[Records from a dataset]

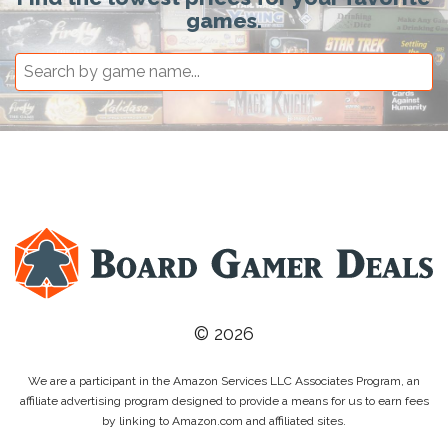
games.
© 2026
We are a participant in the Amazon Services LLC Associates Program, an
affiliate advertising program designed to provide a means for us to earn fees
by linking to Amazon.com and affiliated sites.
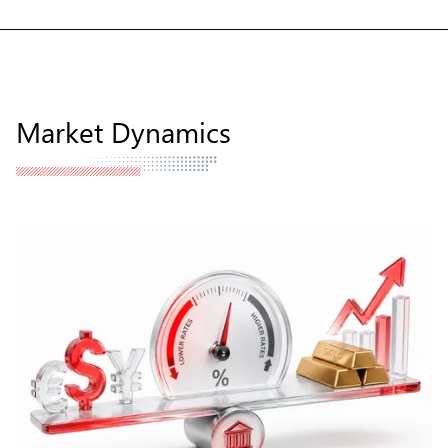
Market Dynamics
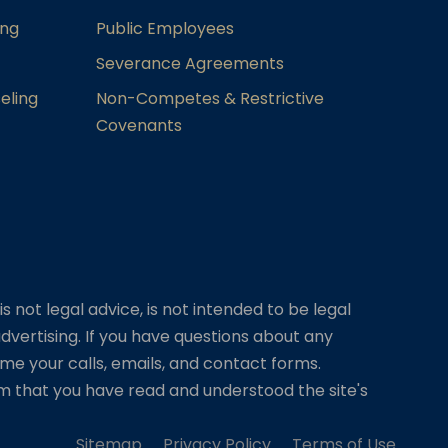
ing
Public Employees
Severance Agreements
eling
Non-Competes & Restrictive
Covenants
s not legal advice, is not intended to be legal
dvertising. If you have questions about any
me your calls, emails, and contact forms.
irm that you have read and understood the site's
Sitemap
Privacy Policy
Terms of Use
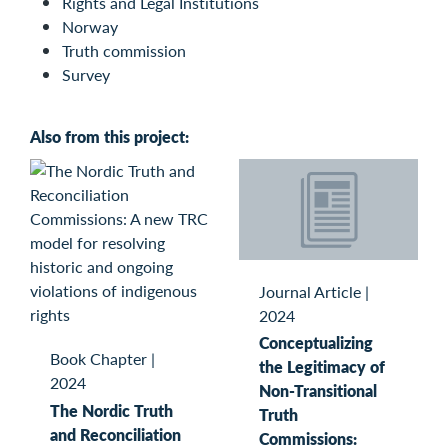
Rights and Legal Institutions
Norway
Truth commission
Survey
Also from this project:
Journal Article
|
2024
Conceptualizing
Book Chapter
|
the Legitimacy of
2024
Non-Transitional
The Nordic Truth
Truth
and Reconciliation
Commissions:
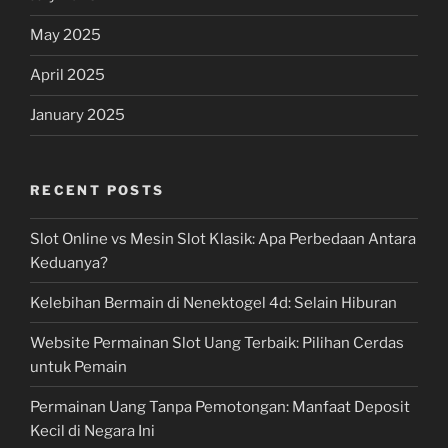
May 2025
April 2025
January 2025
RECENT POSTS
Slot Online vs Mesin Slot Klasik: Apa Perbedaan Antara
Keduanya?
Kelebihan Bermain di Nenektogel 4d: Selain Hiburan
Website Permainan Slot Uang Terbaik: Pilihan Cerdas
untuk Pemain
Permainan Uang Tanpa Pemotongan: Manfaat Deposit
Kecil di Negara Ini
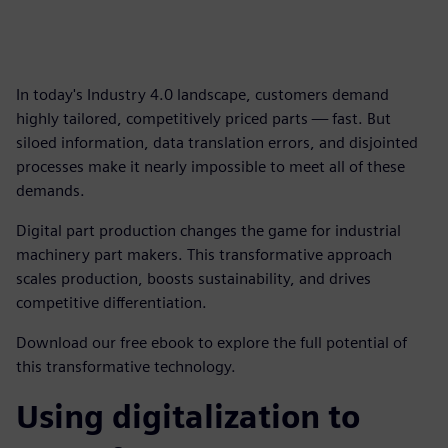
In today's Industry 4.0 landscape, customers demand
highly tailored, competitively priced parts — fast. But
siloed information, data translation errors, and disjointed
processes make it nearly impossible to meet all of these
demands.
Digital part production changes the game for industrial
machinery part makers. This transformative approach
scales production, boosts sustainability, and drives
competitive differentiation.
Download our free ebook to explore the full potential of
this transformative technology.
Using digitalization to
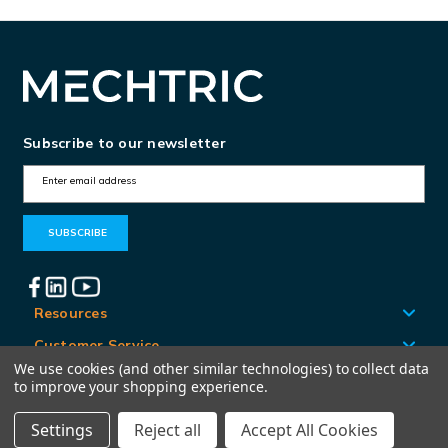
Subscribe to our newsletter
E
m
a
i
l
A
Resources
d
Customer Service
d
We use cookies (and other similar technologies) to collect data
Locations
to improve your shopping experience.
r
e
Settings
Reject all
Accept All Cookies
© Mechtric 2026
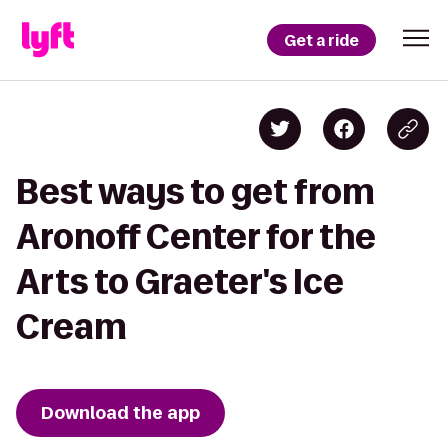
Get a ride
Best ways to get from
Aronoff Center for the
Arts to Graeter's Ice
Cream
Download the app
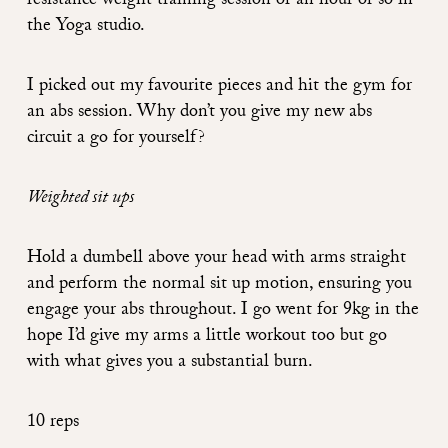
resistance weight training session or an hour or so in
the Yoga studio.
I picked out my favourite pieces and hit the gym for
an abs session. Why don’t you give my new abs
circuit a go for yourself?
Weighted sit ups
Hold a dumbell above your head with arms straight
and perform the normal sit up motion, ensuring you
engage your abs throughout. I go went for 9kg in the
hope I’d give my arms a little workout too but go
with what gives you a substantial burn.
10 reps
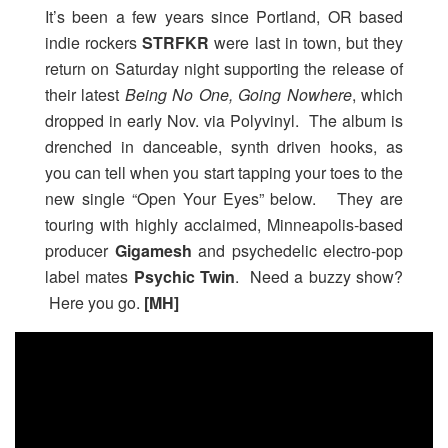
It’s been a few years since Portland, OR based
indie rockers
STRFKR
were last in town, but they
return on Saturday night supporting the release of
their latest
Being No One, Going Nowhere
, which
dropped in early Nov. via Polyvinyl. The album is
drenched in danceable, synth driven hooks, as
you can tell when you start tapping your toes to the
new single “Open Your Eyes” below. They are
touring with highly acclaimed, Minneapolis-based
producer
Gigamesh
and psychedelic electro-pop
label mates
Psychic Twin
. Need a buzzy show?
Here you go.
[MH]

...

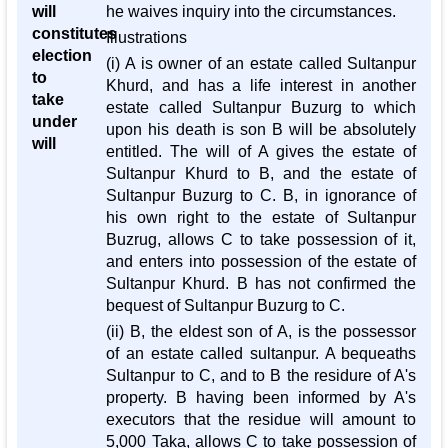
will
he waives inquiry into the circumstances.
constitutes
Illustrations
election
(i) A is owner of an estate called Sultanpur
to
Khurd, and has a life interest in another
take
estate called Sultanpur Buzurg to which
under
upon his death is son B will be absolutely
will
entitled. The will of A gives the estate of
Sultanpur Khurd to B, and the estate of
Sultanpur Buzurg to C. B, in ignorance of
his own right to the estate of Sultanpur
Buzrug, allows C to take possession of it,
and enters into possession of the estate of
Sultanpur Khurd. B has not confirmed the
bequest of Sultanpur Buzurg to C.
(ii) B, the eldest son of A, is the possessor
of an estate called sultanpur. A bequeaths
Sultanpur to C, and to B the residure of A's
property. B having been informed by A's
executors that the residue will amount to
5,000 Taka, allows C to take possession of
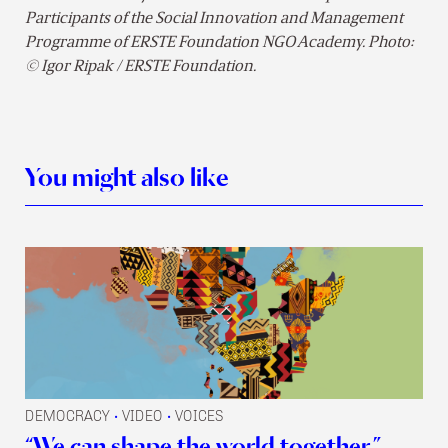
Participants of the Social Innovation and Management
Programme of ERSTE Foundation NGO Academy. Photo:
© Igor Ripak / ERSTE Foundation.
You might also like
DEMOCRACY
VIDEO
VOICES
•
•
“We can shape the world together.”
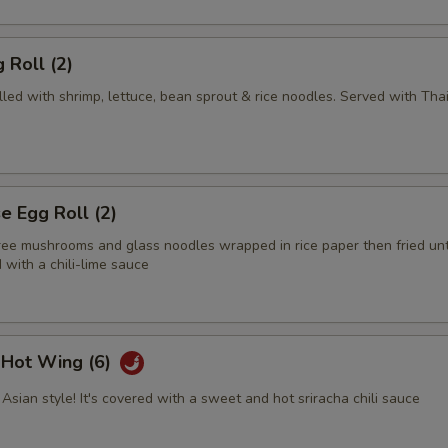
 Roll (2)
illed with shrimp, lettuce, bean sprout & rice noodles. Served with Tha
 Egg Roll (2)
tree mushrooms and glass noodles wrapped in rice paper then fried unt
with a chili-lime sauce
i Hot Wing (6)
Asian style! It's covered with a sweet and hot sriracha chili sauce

What the task requires
Return every line from the entries above that includes the word "into".

Response below
he waives inquiry into the circumstances.
and enters into possession of the estate of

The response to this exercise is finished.